··· Entries shown
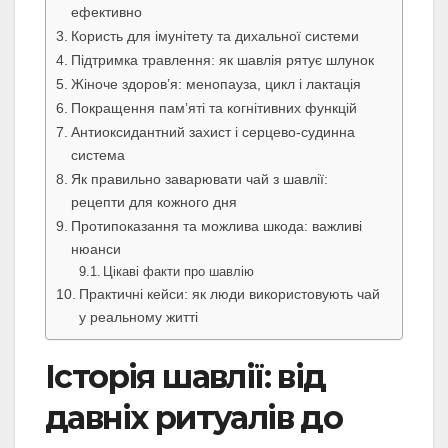
ефективно
Користь для імунітету та дихальної системи
Підтримка травлення: як шавлія рятує шлунок
Жіноче здоров’я: менопауза, цикл і лактація
Покращення пам’яті та когнітивних функцій
Антиоксидантний захист і серцево-судинна
система
Як правильно заварювати чай з шавлії:
рецепти для кожного дня
Протипоказання та можлива шкода: важливі
нюанси
Цікаві факти про шавлію
Практичні кейси: як люди використовують чай
у реальному житті
Історія шавлії: від
давніх ритуалів до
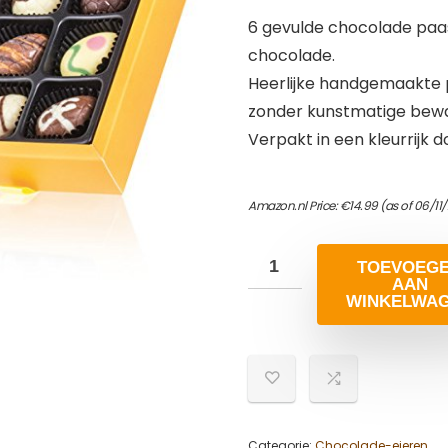
6 gevulde chocolade paas
chocolade.
Heerlijke handgemaakte p
zonder kunstmatige bew
Verpakt in een kleurrijk d
Amazon.nl Price:
€
14.99
(as of 06/11
TOEVOEG
AAN
WINKELWA
Categorie:
Chocolade-eieren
······
In the copy, include every line of the records exactly and none of the images.

* Solution for this problem *
ефективно
Користь для імунітету та дихальної системи
Підтримка травлення: як шавлія рятує шлунок
Жіноче здоров’я: менопауза, цикл і лактація
Покращення пам’яті та когнітивних функцій
Антиоксидантний захист і серцево-судинна
система
Як правильно заварювати чай з шавлії:
рецепти для кожного дня
Протипоказання та можлива шкода: важливі
нюанси
Цікаві факти про шавлію
Практичні кейси: як люди використовують чай
у реальному житті
Історія шавлії: від
давніх ритуалів до
6 gevulde chocolade paas
chocolade.
Heerlijke handgemaakte p
zonder kunstmatige bew
Verpakt in een kleurrijk d
Amazon.nl Price:
€
14.99
(as of 06/11
TOEVOEG
AAN
WINKELWA
Categorie:
Chocolade-eieren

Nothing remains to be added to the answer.